-- Extracted material follows --

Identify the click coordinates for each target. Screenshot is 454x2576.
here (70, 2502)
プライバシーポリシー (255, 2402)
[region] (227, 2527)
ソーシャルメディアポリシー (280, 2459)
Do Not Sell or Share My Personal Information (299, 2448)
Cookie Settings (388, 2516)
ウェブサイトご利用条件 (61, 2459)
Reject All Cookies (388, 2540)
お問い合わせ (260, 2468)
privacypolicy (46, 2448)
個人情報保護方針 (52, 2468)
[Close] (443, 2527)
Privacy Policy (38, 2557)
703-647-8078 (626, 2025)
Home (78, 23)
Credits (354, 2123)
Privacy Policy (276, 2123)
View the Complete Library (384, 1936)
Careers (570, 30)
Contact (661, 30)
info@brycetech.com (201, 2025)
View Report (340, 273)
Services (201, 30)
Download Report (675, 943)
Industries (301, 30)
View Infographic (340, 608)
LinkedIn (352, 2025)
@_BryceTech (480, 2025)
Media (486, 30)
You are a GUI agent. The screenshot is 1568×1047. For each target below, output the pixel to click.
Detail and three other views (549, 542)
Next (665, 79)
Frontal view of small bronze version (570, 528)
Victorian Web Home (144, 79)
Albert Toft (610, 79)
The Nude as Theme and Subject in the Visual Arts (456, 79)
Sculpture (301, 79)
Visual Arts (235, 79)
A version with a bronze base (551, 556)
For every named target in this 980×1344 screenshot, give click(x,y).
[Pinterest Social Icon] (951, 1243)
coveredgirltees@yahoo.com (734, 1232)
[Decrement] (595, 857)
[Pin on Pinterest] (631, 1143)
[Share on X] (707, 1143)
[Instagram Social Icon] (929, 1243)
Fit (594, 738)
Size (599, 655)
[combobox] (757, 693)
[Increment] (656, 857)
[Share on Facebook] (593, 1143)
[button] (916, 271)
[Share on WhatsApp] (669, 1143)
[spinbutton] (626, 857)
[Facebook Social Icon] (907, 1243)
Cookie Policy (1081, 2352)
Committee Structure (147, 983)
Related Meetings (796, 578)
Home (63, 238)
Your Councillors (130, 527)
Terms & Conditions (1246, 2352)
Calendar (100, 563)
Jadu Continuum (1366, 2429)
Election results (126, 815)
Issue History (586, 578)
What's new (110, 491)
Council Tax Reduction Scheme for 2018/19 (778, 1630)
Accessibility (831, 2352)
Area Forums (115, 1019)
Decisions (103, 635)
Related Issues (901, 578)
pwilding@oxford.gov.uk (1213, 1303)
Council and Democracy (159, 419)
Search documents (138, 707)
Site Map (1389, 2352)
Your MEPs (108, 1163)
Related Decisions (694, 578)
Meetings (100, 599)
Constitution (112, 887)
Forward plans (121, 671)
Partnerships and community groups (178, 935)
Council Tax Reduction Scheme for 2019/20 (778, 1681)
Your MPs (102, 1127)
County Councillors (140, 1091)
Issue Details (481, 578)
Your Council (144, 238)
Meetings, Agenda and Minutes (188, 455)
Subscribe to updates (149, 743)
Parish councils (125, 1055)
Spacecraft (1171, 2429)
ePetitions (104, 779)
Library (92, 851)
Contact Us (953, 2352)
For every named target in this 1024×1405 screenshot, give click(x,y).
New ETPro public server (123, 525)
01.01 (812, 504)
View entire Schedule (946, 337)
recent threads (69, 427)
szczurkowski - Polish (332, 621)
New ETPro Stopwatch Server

-- Extracted material concluded --

Work to complete |
Using the string "Social" as the search term, count the lines of the data above that hold it and report that number alone.

Written answer |
3